━━━ Information supplied ━━━

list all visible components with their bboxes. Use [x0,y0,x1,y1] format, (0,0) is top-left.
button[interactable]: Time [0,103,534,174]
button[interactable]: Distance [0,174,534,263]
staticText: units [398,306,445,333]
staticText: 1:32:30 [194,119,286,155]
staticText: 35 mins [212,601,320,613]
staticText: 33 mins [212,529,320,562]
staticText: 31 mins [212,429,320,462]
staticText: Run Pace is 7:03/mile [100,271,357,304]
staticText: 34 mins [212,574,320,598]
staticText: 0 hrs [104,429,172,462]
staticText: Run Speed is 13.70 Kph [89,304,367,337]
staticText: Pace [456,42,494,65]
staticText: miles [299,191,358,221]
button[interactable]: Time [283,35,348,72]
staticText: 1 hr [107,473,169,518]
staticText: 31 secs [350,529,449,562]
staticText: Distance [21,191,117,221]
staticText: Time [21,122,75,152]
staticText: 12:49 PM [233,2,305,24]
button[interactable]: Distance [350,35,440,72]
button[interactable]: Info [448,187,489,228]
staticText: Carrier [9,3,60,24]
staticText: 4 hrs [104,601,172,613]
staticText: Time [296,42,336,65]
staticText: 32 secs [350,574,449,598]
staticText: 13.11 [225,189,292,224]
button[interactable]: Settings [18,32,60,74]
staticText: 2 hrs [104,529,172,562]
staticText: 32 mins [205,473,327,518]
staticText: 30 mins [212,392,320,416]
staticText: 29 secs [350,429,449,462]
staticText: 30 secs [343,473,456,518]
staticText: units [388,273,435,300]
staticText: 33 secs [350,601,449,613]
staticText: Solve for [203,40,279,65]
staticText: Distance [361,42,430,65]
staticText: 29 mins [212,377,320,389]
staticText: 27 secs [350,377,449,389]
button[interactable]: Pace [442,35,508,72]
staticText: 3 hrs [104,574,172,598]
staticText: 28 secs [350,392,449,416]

━━━

### Required action:
Every entry above needs to be written out again exactly.

### Solution below:
list all visible components with their bboxes. Use [x0,y0,x1,y1] format, (0,0) is top-left.
button[interactable]: Time [0,103,534,174]
button[interactable]: Distance [0,174,534,263]
staticText: units [398,306,445,333]
staticText: 1:32:30 [194,119,286,155]
staticText: 35 mins [212,601,320,613]
staticText: 33 mins [212,529,320,562]
staticText: 31 mins [212,429,320,462]
staticText: Run Pace is 7:03/mile [100,271,357,304]
staticText: 34 mins [212,574,320,598]
staticText: 0 hrs [104,429,172,462]
staticText: Run Speed is 13.70 Kph [89,304,367,337]
staticText: Pace [456,42,494,65]
staticText: miles [299,191,358,221]
button[interactable]: Time [283,35,348,72]
staticText: 1 hr [107,473,169,518]
staticText: 31 secs [350,529,449,562]
staticText: Distance [21,191,117,221]
staticText: Time [21,122,75,152]
staticText: 12:49 PM [233,2,305,24]
button[interactable]: Distance [350,35,440,72]
button[interactable]: Info [448,187,489,228]
staticText: Carrier [9,3,60,24]
staticText: 4 hrs [104,601,172,613]
staticText: Time [296,42,336,65]
staticText: 32 secs [350,574,449,598]
staticText: 13.11 [225,189,292,224]
button[interactable]: Settings [18,32,60,74]
staticText: 2 hrs [104,529,172,562]
staticText: 32 mins [205,473,327,518]
staticText: 30 mins [212,392,320,416]
staticText: 29 secs [350,429,449,462]
staticText: 30 secs [343,473,456,518]
staticText: units [388,273,435,300]
staticText: 33 secs [350,601,449,613]
staticText: Solve for [203,40,279,65]
staticText: Distance [361,42,430,65]
staticText: 29 mins [212,377,320,389]
staticText: 27 secs [350,377,449,389]
button[interactable]: Pace [442,35,508,72]
staticText: 3 hrs [104,574,172,598]
staticText: 28 secs [350,392,449,416]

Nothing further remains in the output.